╭──
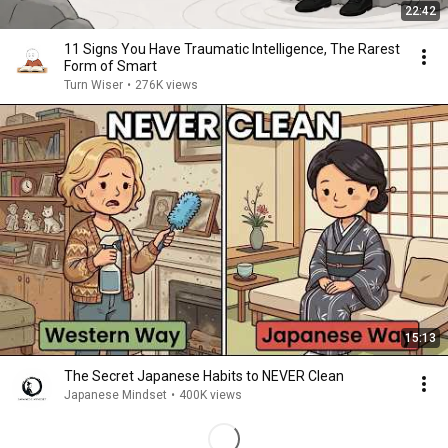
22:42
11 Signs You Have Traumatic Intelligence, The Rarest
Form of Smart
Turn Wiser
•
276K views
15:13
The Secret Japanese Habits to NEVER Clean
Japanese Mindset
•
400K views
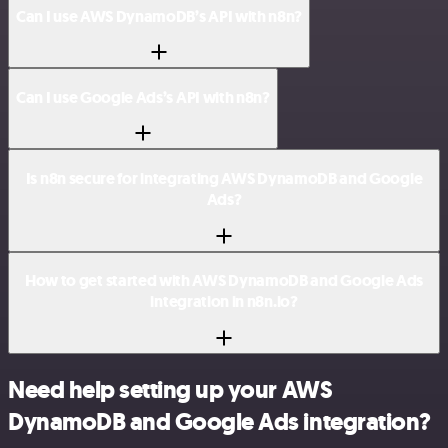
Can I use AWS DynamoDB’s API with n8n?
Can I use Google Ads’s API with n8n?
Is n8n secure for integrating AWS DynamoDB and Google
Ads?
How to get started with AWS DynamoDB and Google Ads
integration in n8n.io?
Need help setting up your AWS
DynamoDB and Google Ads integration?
╰──
╭──
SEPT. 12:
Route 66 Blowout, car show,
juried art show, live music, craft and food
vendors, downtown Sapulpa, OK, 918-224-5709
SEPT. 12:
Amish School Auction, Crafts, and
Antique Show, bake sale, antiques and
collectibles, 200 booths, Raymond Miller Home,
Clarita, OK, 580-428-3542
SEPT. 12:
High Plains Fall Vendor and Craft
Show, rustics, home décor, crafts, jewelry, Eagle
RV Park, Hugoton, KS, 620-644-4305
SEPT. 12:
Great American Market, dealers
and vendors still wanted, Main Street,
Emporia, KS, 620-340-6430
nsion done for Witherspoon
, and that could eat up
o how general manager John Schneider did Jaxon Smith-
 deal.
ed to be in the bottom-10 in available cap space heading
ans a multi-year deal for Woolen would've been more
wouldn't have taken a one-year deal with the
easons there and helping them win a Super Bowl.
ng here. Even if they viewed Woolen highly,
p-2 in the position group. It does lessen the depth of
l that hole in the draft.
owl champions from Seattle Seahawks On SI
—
╰──
Task to complete: Retrieve all lines from the data that contain the string "vendors".

Answer box:
vendors, downtown Sapulpa, OK, 918-224-5709
and vendors still wanted, Main Street,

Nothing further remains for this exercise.